I work at a place that has a bunch of different robotics projects with a variety of purposes developing in a quite agile strategy. Recently we’ve realized that we are having a lot of issues on robot testing (which are usually not connected to internet but only a local robot network), as multiple people are working on different problems on the same robot (occasionally using the same code base). A vast majority of problems that we had to solve was someone changing a number of settings to test their own code and when the next person tries to run the robot, there is a problem that arises from these settings causing the robot no to run as expected. That’s why we are going for a complete change in our QA and testing system. I am already aware of current QA solutions related with software, though I am particularly interested in testing and QA processes on ROS, real robots and simulation.
I’ve already gone through ROS, ROS 2 and ROS-Industrial QA documents but I would appreciate more input on how you lead your QA and testing efforts. I am dropping some specific questions below but I will be more than happy to hear general advices as well.
How does your git branching look like? Do you have different branches or different repos for simulation and real robots? How does your git flow look like? We do write ros packages in different repositories and add them as submodules to the robot project in a different repository, where and how do you keep your robot code?
How do you decide if a particular code or ros package is stable and ready to be released, and what kind of testing you do on robots to determine stability?
How much simulation testing do you perform before robot testing?
Is it a good idea to do all the testing on robot in dockers?
How do you keep your robots free from unstable code?
What kind of processes are running with CI? (unittest, auto docker builds, compiling in different environments, format checking etc.)
In which platform and how do you write the documentation and how detailed is it? (We are usually writing a page of README and a few pages of Latex report on theory per ros package)
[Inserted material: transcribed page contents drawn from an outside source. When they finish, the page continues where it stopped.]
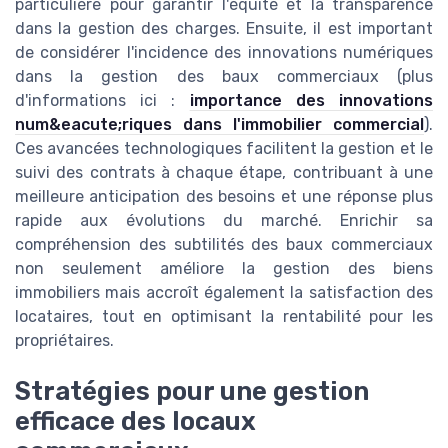
particulière pour garantir l'équité et la transparence
dans la gestion des charges. Ensuite, il est important
de considérer l'incidence des innovations numériques
dans la gestion des baux commerciaux (plus
d'informations ici :
importance des innovations
num&eacute;riques dans l'immobilier commercial
).
Ces avancées technologiques facilitent la gestion et le
suivi des contrats à chaque étape, contribuant à une
meilleure anticipation des besoins et une réponse plus
rapide aux évolutions du marché. Enrichir sa
compréhension des subtilités des baux commerciaux
non seulement améliore la gestion des biens
immobiliers mais accroît également la satisfaction des
locataires, tout en optimisant la rentabilité pour les
propriétaires.
Stratégies pour une gestion
efficace des locaux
We use GitHub flow, which is just a master branch with feature branches. For a release we tag it. If we want to maintain an old version, we sometimes create a release branch
All code for one type of robot lives in a repo. It contains all launch files for simulation and hardware. They are in different packages so that a subset of the packages can be released to the customer (you don’t want gazebo on the real robot)
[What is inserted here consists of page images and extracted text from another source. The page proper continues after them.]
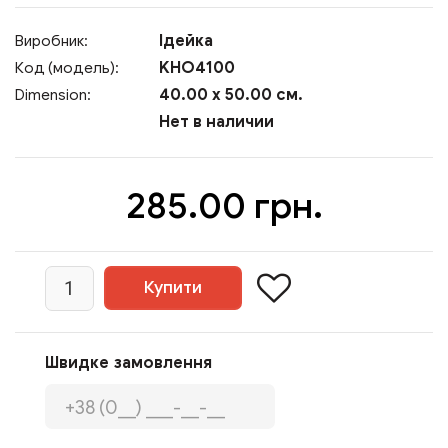
Ідейка
Виробник:
KHO4100
Код (модель):
40.00 x 50.00 см.
Dimension:
Нет в наличии
285.00 грн.
Швидке замовлення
We have a lot of generic ros nodes that live outside of the project repo that can be reused when needed
QA
We have a CI setup with unit & component integration tests. Most developers work on their feature in simulation first. After that a final test is performed on a robot (if needed).
We have a lot of linting (roslint, catkin_lint, etc.) so that code is already clean and reviews only have to look at code structure
When a release is close, we perform the final system test on the robot. We have a checklist for that
Deployment
Sometimes the software that is on the development robot is quite a mess. We have a policy that all changes on the robot are “volatile”, so you can just revert everything to master if needed. This is one of the things that we would like to improve upon. Maybe rsyncing your workspace to the robot?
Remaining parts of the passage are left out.